**AIM OF THE EXERCISE**: Could you repeat the entries below exactly, but only from the line with "POLITIQUE CLIENT" through the line with "Против кого объединяются", and without any picture?

**THE RECORDS**:
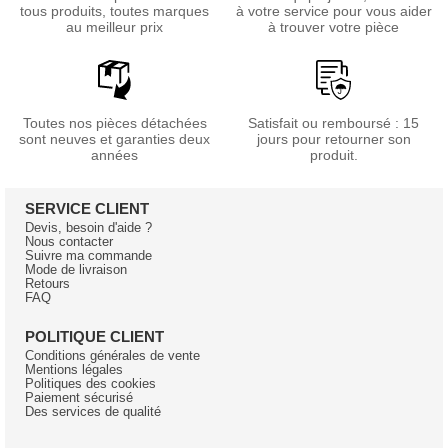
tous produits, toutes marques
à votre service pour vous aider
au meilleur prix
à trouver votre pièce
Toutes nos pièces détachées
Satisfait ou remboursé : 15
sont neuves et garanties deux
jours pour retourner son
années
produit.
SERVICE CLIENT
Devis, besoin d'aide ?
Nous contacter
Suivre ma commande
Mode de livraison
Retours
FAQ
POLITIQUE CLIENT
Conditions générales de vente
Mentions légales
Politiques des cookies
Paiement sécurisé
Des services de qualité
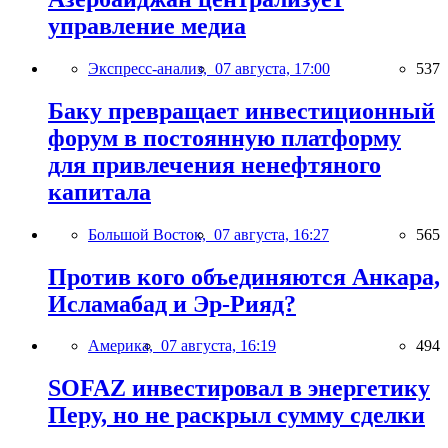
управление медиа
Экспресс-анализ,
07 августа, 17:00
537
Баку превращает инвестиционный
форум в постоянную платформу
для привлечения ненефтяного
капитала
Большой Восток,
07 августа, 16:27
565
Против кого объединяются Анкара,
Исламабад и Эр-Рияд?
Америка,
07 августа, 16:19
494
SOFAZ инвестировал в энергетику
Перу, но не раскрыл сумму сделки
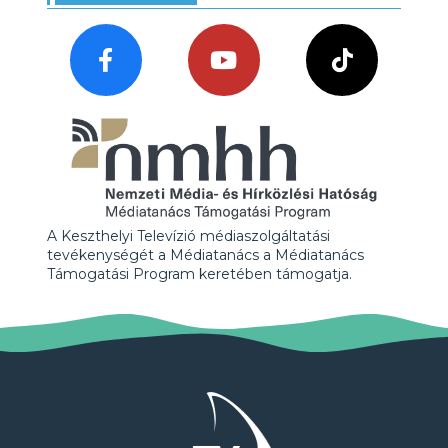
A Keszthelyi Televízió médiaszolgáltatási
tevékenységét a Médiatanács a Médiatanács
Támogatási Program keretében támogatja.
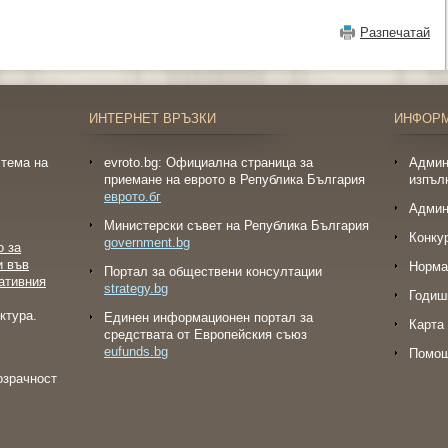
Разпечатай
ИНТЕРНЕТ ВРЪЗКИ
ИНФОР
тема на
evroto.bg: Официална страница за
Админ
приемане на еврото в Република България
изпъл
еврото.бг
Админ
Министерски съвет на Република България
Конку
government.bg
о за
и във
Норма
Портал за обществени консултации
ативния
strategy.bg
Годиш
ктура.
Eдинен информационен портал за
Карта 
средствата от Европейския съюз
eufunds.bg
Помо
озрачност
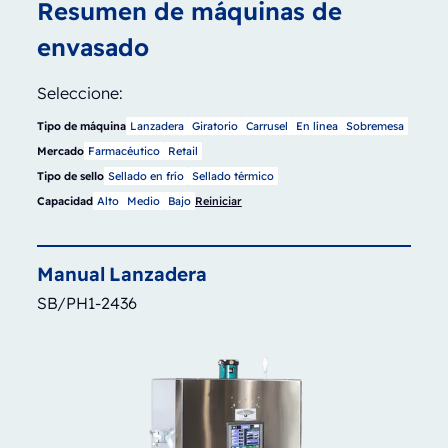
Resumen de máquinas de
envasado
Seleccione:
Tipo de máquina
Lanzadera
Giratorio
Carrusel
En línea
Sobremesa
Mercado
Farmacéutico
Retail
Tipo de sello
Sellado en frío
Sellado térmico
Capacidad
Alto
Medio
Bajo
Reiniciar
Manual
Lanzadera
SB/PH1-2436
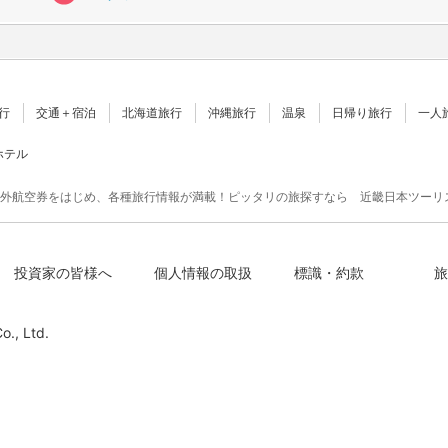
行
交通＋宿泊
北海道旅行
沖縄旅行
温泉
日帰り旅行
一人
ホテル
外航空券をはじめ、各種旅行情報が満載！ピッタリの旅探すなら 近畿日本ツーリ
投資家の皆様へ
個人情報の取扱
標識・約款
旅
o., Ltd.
* * *
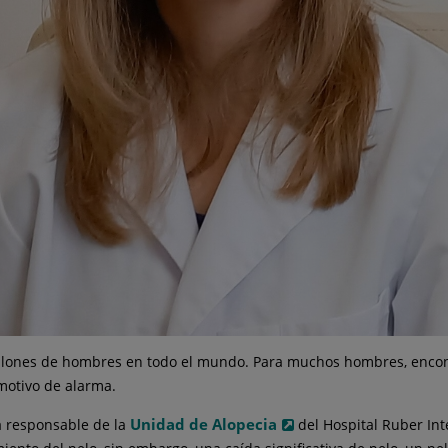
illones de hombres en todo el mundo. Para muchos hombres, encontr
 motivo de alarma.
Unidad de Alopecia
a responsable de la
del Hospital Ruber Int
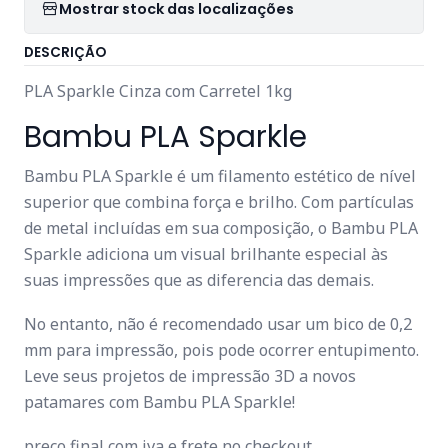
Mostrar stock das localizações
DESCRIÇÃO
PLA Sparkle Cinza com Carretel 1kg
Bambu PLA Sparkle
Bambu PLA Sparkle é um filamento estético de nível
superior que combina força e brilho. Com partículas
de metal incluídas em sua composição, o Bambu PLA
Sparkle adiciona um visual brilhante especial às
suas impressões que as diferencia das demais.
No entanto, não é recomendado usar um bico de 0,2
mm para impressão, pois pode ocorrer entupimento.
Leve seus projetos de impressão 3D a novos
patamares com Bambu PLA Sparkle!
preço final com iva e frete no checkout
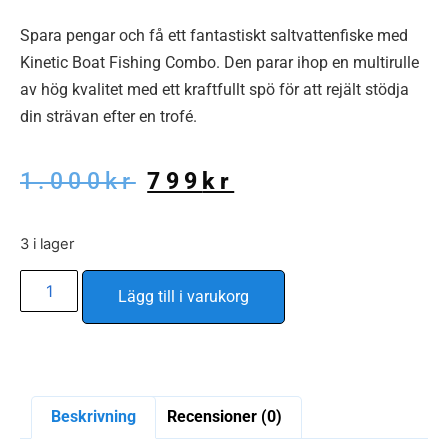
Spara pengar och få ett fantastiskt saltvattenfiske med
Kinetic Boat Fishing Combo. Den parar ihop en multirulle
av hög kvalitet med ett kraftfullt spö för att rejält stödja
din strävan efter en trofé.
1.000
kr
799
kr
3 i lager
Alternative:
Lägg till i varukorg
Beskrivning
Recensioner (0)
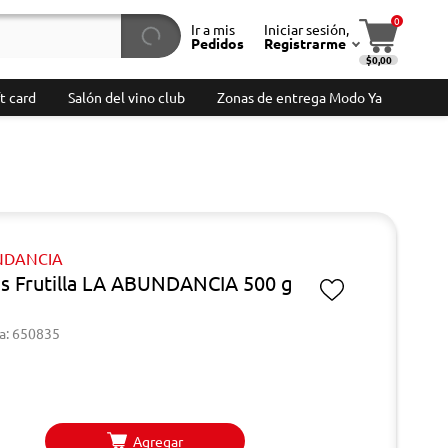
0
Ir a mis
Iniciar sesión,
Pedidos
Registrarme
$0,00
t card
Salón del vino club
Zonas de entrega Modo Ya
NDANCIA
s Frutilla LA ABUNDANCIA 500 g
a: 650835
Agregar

**EXERCISE ANSWER**:
POLITIQUE CLIENT
Conditions générales de vente
Mentions légales
Politiques des cookies
Paiement sécurisé
Des services de qualité
управление медиа
Экспресс-анализ,
07 августа, 17:00
537
Баку превращает инвестиционный
форум в постоянную платформу
для привлечения ненефтяного
капитала
Большой Восток,
07 августа, 16:27
565
Против кого объединяются Анкара,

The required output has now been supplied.